*** Extracted material

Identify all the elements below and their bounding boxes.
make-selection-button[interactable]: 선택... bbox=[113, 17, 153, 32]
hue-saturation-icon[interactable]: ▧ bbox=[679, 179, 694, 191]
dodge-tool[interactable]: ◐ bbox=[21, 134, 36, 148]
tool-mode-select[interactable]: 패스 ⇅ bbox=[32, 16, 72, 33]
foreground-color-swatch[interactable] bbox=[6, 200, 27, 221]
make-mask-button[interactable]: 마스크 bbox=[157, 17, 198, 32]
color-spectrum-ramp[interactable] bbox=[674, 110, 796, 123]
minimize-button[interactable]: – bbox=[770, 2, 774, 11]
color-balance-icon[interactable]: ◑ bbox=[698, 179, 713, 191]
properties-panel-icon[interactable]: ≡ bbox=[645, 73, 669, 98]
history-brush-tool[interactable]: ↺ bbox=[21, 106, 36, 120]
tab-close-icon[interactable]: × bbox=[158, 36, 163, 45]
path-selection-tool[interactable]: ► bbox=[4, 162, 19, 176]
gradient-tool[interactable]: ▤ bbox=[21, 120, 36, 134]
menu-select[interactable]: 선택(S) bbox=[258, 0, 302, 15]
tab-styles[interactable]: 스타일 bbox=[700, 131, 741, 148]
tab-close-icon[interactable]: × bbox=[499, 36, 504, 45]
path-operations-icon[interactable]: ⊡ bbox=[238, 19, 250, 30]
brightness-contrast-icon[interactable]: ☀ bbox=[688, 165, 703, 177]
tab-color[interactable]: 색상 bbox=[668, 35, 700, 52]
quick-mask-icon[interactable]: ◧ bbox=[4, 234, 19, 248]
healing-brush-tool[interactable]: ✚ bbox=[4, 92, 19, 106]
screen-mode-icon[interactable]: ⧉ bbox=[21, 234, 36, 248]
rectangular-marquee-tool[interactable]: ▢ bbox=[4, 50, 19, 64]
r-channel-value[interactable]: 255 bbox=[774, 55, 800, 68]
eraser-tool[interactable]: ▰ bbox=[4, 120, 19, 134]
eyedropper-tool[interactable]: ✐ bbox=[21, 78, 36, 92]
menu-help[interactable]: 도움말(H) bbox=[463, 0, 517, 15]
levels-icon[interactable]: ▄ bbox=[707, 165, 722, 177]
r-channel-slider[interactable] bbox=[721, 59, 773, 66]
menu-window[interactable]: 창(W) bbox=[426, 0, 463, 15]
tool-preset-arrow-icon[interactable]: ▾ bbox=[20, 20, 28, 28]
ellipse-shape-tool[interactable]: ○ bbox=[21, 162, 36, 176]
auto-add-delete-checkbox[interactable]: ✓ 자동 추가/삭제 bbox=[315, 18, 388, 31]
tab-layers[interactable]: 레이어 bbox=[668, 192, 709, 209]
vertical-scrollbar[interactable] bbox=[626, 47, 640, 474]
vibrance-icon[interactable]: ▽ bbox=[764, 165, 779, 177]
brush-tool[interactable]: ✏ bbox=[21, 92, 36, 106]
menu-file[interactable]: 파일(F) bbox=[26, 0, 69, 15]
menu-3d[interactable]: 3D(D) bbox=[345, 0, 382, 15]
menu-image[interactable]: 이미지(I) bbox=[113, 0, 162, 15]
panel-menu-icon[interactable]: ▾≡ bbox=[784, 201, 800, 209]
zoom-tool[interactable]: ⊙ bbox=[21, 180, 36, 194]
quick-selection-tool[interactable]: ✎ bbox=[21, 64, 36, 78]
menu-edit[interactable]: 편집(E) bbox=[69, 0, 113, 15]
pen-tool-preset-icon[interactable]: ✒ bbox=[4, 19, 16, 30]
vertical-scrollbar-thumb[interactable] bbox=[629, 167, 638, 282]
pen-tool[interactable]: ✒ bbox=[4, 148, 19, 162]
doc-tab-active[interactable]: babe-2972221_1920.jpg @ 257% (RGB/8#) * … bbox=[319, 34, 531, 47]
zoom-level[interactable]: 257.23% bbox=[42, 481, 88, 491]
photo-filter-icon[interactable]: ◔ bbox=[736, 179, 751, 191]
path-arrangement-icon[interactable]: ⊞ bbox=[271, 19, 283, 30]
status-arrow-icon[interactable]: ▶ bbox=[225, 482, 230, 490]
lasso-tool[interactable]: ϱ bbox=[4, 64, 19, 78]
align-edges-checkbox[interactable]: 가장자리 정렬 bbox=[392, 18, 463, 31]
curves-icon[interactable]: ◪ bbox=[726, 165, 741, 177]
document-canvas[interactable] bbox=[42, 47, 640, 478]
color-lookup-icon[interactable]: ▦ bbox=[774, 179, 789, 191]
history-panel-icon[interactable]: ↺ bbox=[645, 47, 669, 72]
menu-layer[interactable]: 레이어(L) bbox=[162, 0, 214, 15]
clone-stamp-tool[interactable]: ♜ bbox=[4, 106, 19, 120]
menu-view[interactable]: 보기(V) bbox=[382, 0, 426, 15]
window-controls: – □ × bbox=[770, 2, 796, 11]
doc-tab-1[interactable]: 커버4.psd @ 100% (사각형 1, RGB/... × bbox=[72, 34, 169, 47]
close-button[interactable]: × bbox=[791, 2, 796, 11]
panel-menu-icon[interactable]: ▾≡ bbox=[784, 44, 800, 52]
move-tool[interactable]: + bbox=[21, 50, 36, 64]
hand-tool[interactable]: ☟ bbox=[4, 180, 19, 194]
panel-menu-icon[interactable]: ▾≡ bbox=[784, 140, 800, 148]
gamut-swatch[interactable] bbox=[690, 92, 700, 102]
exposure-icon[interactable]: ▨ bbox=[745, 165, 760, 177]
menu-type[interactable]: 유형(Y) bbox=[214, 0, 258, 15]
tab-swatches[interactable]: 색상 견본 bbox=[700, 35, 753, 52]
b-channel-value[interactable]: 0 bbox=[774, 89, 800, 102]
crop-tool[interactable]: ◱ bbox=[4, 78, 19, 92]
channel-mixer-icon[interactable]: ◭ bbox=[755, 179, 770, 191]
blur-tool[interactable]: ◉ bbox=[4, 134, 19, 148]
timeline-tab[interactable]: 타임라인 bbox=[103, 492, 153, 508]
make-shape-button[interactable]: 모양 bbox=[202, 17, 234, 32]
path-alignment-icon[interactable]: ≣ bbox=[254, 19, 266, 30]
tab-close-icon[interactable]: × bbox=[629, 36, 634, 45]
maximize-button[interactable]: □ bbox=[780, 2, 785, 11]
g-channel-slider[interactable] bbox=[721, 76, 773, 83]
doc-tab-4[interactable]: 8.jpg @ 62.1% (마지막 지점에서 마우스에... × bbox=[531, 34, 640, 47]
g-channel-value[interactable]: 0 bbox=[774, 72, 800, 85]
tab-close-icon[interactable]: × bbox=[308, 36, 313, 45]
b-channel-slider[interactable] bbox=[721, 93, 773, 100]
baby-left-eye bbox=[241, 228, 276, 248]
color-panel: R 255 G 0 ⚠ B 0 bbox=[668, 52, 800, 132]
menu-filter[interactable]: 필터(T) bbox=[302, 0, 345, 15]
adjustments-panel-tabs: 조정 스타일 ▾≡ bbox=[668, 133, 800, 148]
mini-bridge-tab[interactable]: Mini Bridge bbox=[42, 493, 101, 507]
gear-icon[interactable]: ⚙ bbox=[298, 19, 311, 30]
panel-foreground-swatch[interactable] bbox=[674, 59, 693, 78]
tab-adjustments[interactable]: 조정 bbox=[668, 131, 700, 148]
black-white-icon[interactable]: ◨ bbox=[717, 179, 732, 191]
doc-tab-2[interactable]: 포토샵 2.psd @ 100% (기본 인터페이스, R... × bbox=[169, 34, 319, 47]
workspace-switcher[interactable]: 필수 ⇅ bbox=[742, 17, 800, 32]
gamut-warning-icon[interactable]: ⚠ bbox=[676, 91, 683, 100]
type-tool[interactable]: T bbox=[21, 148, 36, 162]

******

— How to complete this task —
Every record in the listing above is to be copied exactly.

— Output —
Identify all the elements below and their bounding boxes.
make-selection-button[interactable]: 선택... bbox=[113, 17, 153, 32]
hue-saturation-icon[interactable]: ▧ bbox=[679, 179, 694, 191]
dodge-tool[interactable]: ◐ bbox=[21, 134, 36, 148]
tool-mode-select[interactable]: 패스 ⇅ bbox=[32, 16, 72, 33]
foreground-color-swatch[interactable] bbox=[6, 200, 27, 221]
make-mask-button[interactable]: 마스크 bbox=[157, 17, 198, 32]
color-spectrum-ramp[interactable] bbox=[674, 110, 796, 123]
minimize-button[interactable]: – bbox=[770, 2, 774, 11]
color-balance-icon[interactable]: ◑ bbox=[698, 179, 713, 191]
properties-panel-icon[interactable]: ≡ bbox=[645, 73, 669, 98]
history-brush-tool[interactable]: ↺ bbox=[21, 106, 36, 120]
tab-close-icon[interactable]: × bbox=[158, 36, 163, 45]
path-selection-tool[interactable]: ► bbox=[4, 162, 19, 176]
gradient-tool[interactable]: ▤ bbox=[21, 120, 36, 134]
menu-select[interactable]: 선택(S) bbox=[258, 0, 302, 15]
tab-styles[interactable]: 스타일 bbox=[700, 131, 741, 148]
tab-close-icon[interactable]: × bbox=[499, 36, 504, 45]
path-operations-icon[interactable]: ⊡ bbox=[238, 19, 250, 30]
brightness-contrast-icon[interactable]: ☀ bbox=[688, 165, 703, 177]
tab-color[interactable]: 색상 bbox=[668, 35, 700, 52]
quick-mask-icon[interactable]: ◧ bbox=[4, 234, 19, 248]
healing-brush-tool[interactable]: ✚ bbox=[4, 92, 19, 106]
screen-mode-icon[interactable]: ⧉ bbox=[21, 234, 36, 248]
rectangular-marquee-tool[interactable]: ▢ bbox=[4, 50, 19, 64]
r-channel-value[interactable]: 255 bbox=[774, 55, 800, 68]
eraser-tool[interactable]: ▰ bbox=[4, 120, 19, 134]
eyedropper-tool[interactable]: ✐ bbox=[21, 78, 36, 92]
menu-help[interactable]: 도움말(H) bbox=[463, 0, 517, 15]
levels-icon[interactable]: ▄ bbox=[707, 165, 722, 177]
r-channel-slider[interactable] bbox=[721, 59, 773, 66]
menu-window[interactable]: 창(W) bbox=[426, 0, 463, 15]
tool-preset-arrow-icon[interactable]: ▾ bbox=[20, 20, 28, 28]
ellipse-shape-tool[interactable]: ○ bbox=[21, 162, 36, 176]
auto-add-delete-checkbox[interactable]: ✓ 자동 추가/삭제 bbox=[315, 18, 388, 31]
tab-layers[interactable]: 레이어 bbox=[668, 192, 709, 209]
vertical-scrollbar[interactable] bbox=[626, 47, 640, 474]
vibrance-icon[interactable]: ▽ bbox=[764, 165, 779, 177]
brush-tool[interactable]: ✏ bbox=[21, 92, 36, 106]
menu-file[interactable]: 파일(F) bbox=[26, 0, 69, 15]
menu-3d[interactable]: 3D(D) bbox=[345, 0, 382, 15]
menu-image[interactable]: 이미지(I) bbox=[113, 0, 162, 15]
panel-menu-icon[interactable]: ▾≡ bbox=[784, 201, 800, 209]
zoom-tool[interactable]: ⊙ bbox=[21, 180, 36, 194]
quick-selection-tool[interactable]: ✎ bbox=[21, 64, 36, 78]
menu-edit[interactable]: 편집(E) bbox=[69, 0, 113, 15]
pen-tool-preset-icon[interactable]: ✒ bbox=[4, 19, 16, 30]
vertical-scrollbar-thumb[interactable] bbox=[629, 167, 638, 282]
pen-tool[interactable]: ✒ bbox=[4, 148, 19, 162]
doc-tab-active[interactable]: babe-2972221_1920.jpg @ 257% (RGB/8#) * … bbox=[319, 34, 531, 47]
zoom-level[interactable]: 257.23% bbox=[42, 481, 88, 491]
photo-filter-icon[interactable]: ◔ bbox=[736, 179, 751, 191]
path-arrangement-icon[interactable]: ⊞ bbox=[271, 19, 283, 30]
status-arrow-icon[interactable]: ▶ bbox=[225, 482, 230, 490]
lasso-tool[interactable]: ϱ bbox=[4, 64, 19, 78]
align-edges-checkbox[interactable]: 가장자리 정렬 bbox=[392, 18, 463, 31]
curves-icon[interactable]: ◪ bbox=[726, 165, 741, 177]
document-canvas[interactable] bbox=[42, 47, 640, 478]
color-lookup-icon[interactable]: ▦ bbox=[774, 179, 789, 191]
history-panel-icon[interactable]: ↺ bbox=[645, 47, 669, 72]
menu-layer[interactable]: 레이어(L) bbox=[162, 0, 214, 15]
clone-stamp-tool[interactable]: ♜ bbox=[4, 106, 19, 120]
menu-view[interactable]: 보기(V) bbox=[382, 0, 426, 15]
window-controls: – □ × bbox=[770, 2, 796, 11]
doc-tab-1[interactable]: 커버4.psd @ 100% (사각형 1, RGB/... × bbox=[72, 34, 169, 47]
close-button[interactable]: × bbox=[791, 2, 796, 11]
panel-menu-icon[interactable]: ▾≡ bbox=[784, 44, 800, 52]
move-tool[interactable]: + bbox=[21, 50, 36, 64]
hand-tool[interactable]: ☟ bbox=[4, 180, 19, 194]
panel-menu-icon[interactable]: ▾≡ bbox=[784, 140, 800, 148]
gamut-swatch[interactable] bbox=[690, 92, 700, 102]
exposure-icon[interactable]: ▨ bbox=[745, 165, 760, 177]
menu-type[interactable]: 유형(Y) bbox=[214, 0, 258, 15]
tab-swatches[interactable]: 색상 견본 bbox=[700, 35, 753, 52]
b-channel-value[interactable]: 0 bbox=[774, 89, 800, 102]
crop-tool[interactable]: ◱ bbox=[4, 78, 19, 92]
channel-mixer-icon[interactable]: ◭ bbox=[755, 179, 770, 191]
blur-tool[interactable]: ◉ bbox=[4, 134, 19, 148]
timeline-tab[interactable]: 타임라인 bbox=[103, 492, 153, 508]
make-shape-button[interactable]: 모양 bbox=[202, 17, 234, 32]
path-alignment-icon[interactable]: ≣ bbox=[254, 19, 266, 30]
tab-close-icon[interactable]: × bbox=[629, 36, 634, 45]
maximize-button[interactable]: □ bbox=[780, 2, 785, 11]
g-channel-slider[interactable] bbox=[721, 76, 773, 83]
doc-tab-4[interactable]: 8.jpg @ 62.1% (마지막 지점에서 마우스에... × bbox=[531, 34, 640, 47]
g-channel-value[interactable]: 0 bbox=[774, 72, 800, 85]
tab-close-icon[interactable]: × bbox=[308, 36, 313, 45]
b-channel-slider[interactable] bbox=[721, 93, 773, 100]
baby-left-eye bbox=[241, 228, 276, 248]
color-panel: R 255 G 0 ⚠ B 0 bbox=[668, 52, 800, 132]
menu-filter[interactable]: 필터(T) bbox=[302, 0, 345, 15]
adjustments-panel-tabs: 조정 스타일 ▾≡ bbox=[668, 133, 800, 148]
mini-bridge-tab[interactable]: Mini Bridge bbox=[42, 493, 101, 507]
gear-icon[interactable]: ⚙ bbox=[298, 19, 311, 30]
panel-foreground-swatch[interactable] bbox=[674, 59, 693, 78]
tab-adjustments[interactable]: 조정 bbox=[668, 131, 700, 148]
black-white-icon[interactable]: ◨ bbox=[717, 179, 732, 191]
doc-tab-2[interactable]: 포토샵 2.psd @ 100% (기본 인터페이스, R... × bbox=[169, 34, 319, 47]
workspace-switcher[interactable]: 필수 ⇅ bbox=[742, 17, 800, 32]
gamut-warning-icon[interactable]: ⚠ bbox=[676, 91, 683, 100]
type-tool[interactable]: T bbox=[21, 148, 36, 162]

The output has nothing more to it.